*** Opening Provided records ***

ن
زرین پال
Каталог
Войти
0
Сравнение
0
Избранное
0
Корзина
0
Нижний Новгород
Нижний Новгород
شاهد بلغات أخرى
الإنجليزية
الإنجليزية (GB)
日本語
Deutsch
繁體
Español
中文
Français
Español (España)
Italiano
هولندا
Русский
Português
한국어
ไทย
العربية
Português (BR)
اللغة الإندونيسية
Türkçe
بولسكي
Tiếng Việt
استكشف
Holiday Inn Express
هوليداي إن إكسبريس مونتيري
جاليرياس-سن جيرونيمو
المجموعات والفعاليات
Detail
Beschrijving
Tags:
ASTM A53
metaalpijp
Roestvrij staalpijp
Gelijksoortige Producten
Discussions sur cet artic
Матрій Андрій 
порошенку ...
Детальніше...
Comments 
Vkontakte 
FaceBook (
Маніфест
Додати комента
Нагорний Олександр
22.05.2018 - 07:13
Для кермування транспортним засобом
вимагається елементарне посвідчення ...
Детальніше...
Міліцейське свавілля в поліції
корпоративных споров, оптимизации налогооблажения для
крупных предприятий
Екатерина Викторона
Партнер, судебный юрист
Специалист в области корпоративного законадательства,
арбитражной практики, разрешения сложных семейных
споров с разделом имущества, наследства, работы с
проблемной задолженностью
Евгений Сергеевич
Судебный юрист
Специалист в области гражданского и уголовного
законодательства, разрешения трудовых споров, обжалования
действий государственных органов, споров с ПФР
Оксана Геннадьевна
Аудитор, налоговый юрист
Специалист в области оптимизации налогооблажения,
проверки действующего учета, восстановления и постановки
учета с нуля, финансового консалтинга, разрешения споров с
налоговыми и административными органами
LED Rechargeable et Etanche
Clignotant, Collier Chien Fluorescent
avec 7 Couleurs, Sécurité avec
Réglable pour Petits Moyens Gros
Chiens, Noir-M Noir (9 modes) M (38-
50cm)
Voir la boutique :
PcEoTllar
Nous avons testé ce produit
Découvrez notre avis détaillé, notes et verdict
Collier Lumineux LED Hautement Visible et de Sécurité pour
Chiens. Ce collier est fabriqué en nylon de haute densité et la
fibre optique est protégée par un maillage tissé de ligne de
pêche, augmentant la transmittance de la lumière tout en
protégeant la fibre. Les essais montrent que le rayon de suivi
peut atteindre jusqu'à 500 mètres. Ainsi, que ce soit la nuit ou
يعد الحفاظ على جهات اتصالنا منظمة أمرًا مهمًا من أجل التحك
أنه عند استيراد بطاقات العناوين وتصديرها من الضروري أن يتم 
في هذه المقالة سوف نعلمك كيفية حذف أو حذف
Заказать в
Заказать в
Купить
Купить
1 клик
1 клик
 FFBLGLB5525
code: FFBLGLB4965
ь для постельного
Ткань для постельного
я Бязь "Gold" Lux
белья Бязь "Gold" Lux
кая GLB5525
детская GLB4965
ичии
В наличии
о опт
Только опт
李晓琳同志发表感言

*** Closing Provided records ***
*** Opening Provided records ***

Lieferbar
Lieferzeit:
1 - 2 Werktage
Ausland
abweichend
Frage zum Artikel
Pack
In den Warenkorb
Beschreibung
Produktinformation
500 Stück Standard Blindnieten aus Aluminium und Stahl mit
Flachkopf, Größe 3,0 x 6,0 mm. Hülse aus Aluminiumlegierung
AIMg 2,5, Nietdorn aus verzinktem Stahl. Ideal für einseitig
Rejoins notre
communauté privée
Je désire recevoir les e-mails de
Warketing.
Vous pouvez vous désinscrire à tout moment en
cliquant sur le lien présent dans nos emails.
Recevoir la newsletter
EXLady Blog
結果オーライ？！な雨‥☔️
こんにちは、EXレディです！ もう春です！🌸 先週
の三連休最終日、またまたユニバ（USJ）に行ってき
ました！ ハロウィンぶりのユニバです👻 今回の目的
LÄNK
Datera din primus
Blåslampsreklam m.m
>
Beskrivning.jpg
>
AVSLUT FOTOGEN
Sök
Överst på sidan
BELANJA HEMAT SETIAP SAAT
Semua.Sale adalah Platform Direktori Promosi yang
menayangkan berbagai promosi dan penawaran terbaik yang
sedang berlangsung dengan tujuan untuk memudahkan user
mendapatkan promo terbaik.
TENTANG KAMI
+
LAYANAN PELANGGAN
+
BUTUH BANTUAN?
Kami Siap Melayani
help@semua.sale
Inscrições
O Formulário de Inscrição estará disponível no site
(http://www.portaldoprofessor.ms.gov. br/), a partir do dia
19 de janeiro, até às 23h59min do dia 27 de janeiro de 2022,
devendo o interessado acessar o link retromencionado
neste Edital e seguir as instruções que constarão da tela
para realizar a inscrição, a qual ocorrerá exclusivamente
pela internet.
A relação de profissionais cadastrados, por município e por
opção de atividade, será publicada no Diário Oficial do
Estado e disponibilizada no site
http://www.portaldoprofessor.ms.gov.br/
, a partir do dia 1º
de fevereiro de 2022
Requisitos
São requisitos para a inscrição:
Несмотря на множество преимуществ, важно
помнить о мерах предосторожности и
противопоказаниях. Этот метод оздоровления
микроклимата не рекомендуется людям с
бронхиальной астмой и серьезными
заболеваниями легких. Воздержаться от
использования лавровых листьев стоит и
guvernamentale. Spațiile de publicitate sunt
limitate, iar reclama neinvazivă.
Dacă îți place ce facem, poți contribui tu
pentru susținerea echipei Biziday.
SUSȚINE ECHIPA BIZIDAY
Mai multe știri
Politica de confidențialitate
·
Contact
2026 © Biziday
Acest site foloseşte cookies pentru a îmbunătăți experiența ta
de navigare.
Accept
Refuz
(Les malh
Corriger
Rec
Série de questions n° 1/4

*** Closing Provided records ***

> **Exercise brief**
Above are the entries. Quote exactly the lines from the one bearing "1 - 2 Werktage" through the one bearing "cliquant sur le lien présent dans nos emails.".

> **The completed task**
1 - 2 Werktage
Ausland
abweichend
Frage zum Artikel
Pack
In den Warenkorb
Beschreibung
Produktinformation
500 Stück Standard Blindnieten aus Aluminium und Stahl mit
Flachkopf, Größe 3,0 x 6,0 mm. Hülse aus Aluminiumlegierung
AIMg 2,5, Nietdorn aus verzinktem Stahl. Ideal für einseitig
Rejoins notre
communauté privée
Je désire recevoir les e-mails de
Warketing.
Vous pouvez vous désinscrire à tout moment en
cliquant sur le lien présent dans nos emails.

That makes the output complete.